Needle in a haystack?

I’m trying to determine if AMPL is a good choice for solving the following kind of problem, if it is feasible then a pointer to an example that follows a similar format would be really appreciated.

A national political party is trying to determine which zip codes in the country should be targeted with national grant funding to elect their parties candidates. For each of the 100,000 zip codes and for each of the last ten relevant elections they have a spreadsheet containing around a million rows of data, like this…

Outcome Date as Int Zip F1 F2 F3
0 21914 90210 7534 3453 5534
1 23340 90210 7854 3456 5463

Where F1,F2 & F3 are factors like number of registered voters in zip, number of homes in zip, number of existing politicians from that party in that area etc. In practice there are more like 50 factors that they believe might be important. All of which are positive integer type data.

The outcome column is either 0 lost that election, or 1 won that election. What I am trying to do is ingest this large amount of data and then use it to obtain minimum and maximum values i.e. F1min, F1max, F2min, F2max, F3min, F3 max, such that if applied as constraints you would get the maximum number of 1’s in the outcome and EQUALLY IMPORTANT the minimum number of zeros.

The idea is that once these values are found they can be used to evaluate new areas that might hold elections in the future where depending on the min/max values of F1 to F3 the party will apply funding in the hope of a win, will decide that particular zip is not competitive for them and won’t spend money, or worst case apply funding and then loose.

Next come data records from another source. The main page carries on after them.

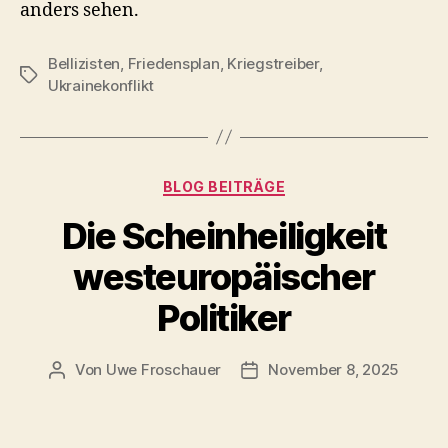
anders sehen.
Bellizisten
,
Friedensplan
,
Kriegstreiber
,
Schlagwörter
Ukrainekonflikt
Kategorien
BLOG BEITRÄGE
Die Scheinheiligkeit
westeuropäischer
Politiker
Von
Uwe Froschauer
November 8, 2025
Beitragsautor
Beitragsdatum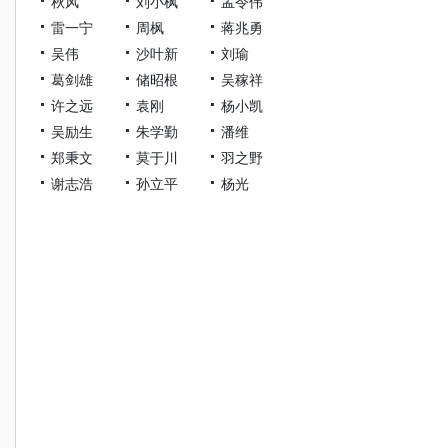
秋风
刘小枫
孟令伟
雷一宁
周枫
蒋兆勇
吴伟
沙叶新
刘瑜
葛剑雄
储昭根
吴稼祥
许之远
袁刚
杨小凯
吴励生
朱学勤
潘维
郑秉文
莫于川
羽之野
谢志浩
孙立平
杨光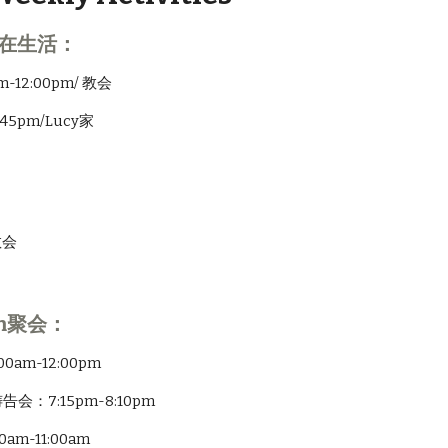
内在生活：
m-12:00pm/ 教会
:45pm/Lucy家
教会
m聚会：
0am-12:00pm
会：7:15pm-8:10pm
am-11:00am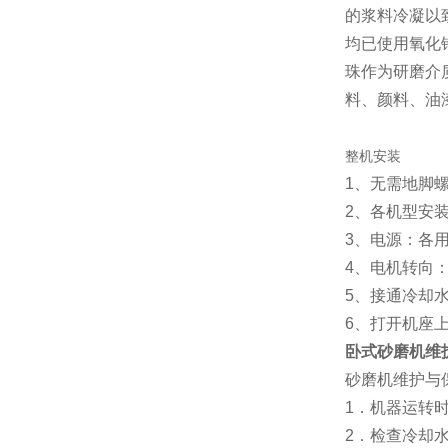
的浆料冷凝以
均已使用氧化
珠作为研磨介
料、颜料、油
整机安装
1、无需地脚
2、各机型安
3、电源：各
4、电机转向
5、接通冷却
6、打开机座上
卧式砂磨机维
砂磨机维护与
1．机器运转
2．检查冷却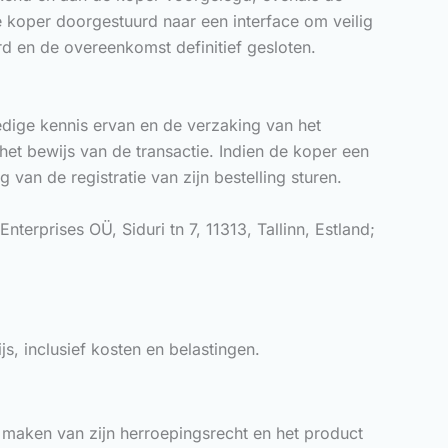
e koper doorgestuurd naar een interface om veilig
rd en de overeenkomst definitief gesloten.
dige kennis ervan en de verzaking van het
et bewijs van de transactie. Indien de koper een
 van de registratie van zijn bestelling sturen.
erprises OÜ, Siduri tn 7, 11313, Tallinn, Estland;
, inclusief kosten en belastingen.
e maken van zijn herroepingsrecht en het product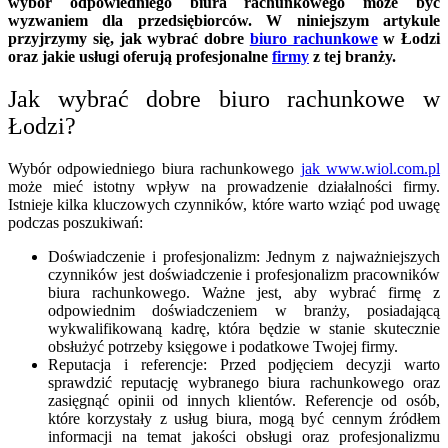
wybór odpowiedniego biura rachunkowego może być
wyzwaniem dla przedsiębiorców. W niniejszym artykule
przyjrzymy się, jak wybrać dobre
biuro rachunkowe
w Łodzi
oraz jakie usługi oferują profesjonalne
firmy
z tej branży.
Jak wybrać dobre biuro rachunkowe w
Łodzi?
Wybór odpowiedniego biura rachunkowego
jak www.wiol.com.pl
może mieć istotny wpływ na prowadzenie działalności firmy.
Istnieje kilka kluczowych czynników, które warto wziąć pod uwagę
podczas poszukiwań:
Doświadczenie i profesjonalizm: Jednym z najważniejszych
czynników jest doświadczenie i profesjonalizm pracowników
biura rachunkowego. Ważne jest, aby wybrać firmę z
odpowiednim doświadczeniem w branży, posiadającą
wykwalifikowaną kadrę, która będzie w stanie skutecznie
obsłużyć potrzeby księgowe i podatkowe Twojej firmy.
Reputacja i referencje: Przed podjęciem decyzji warto
sprawdzić reputację wybranego biura rachunkowego oraz
zasięgnąć opinii od innych klientów. Referencje od osób,
które korzystały z usług biura, mogą być cennym źródłem
informacji na temat jakości obsługi oraz profesjonalizmu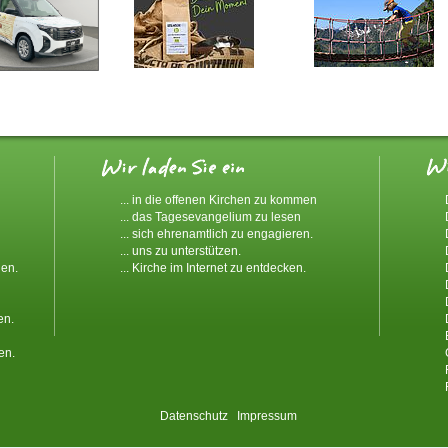
... in die offenen Kirchen zu kommen
... das Tagesevangelium zu lesen
... sich ehrenamtlich zu engagieren.
... uns zu unterstützen.
den.
... Kirche im Internet zu entdecken.
en.
en.
Datenschutz
Impressum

I appreciate that this is a big problem and would be open to reducing the number of rows, by random sampling, or just throwing away older data. My hope is to get this model working with a smaller number of rows and then submit the whole thing to an online solver like NEOS which could hopefully handle more data. I’m using the Python interface at the moment, but would be happy to do it differently if that was a better approach. This is a hobby project, so I can’t pay for a commercial solver. Complete novice here, so I apologize if the answer should be obvious.

Thanks for any help,

Dan.

Your situation is like what is seen in logistic regression, where the goal is to construct a function that predicts from various inputs whether the output will be 0 or 1. Our Python notebook on logistic regression with amplpy gives an example, though it takes a different approach to the objective function that what you have in mind.

Here are some further observations:

  • You can maximize the number of 1s by selecting all rows, and you can minimize the number of 0s by selecting no rows. What you want is an objective that balances increasing the number of 1s and decreasing the number of 0s. That is the modeling part of the problem that you will need to work on.

  • When developing your model, you may want to consider AMPL’s direct spreadsheet interface, which reads from the spreadsheet file directly into AMPL sets and parameters.

  • The web interface to NEOS offers the greatest variety of solvers, but requires the data to be in AMPL text (.dat file) format. The kestrel interface to NEOS does not impose this data limitation, but works only with certain solvers.

Many thanks for taking a look at my problem. I’ll take a look at the example you suggested. Since I wrote the original post think I have a working model, in that it works correctly for a trivial row count, but when I try to submit the full data or even a reasonable sample to NEOS I hit the 3GB memory limit. At least 128GB desktops are now a thing, so maybe I’ll have to budget for that next year if the problem still seems interesting. Do you happen to know if Amazon Web Services (or one of the other cloud providers) has created any kind of pre-built virtual machine, intended for this sort of problem. I was thinking I could rent some capacity from them for a week or so, once I know my model is working well, though of course there is the issue of a commercial solver license for a limited time, which is why I was wondering if there were any pre-built VM’s out there?

Thanks again, Dan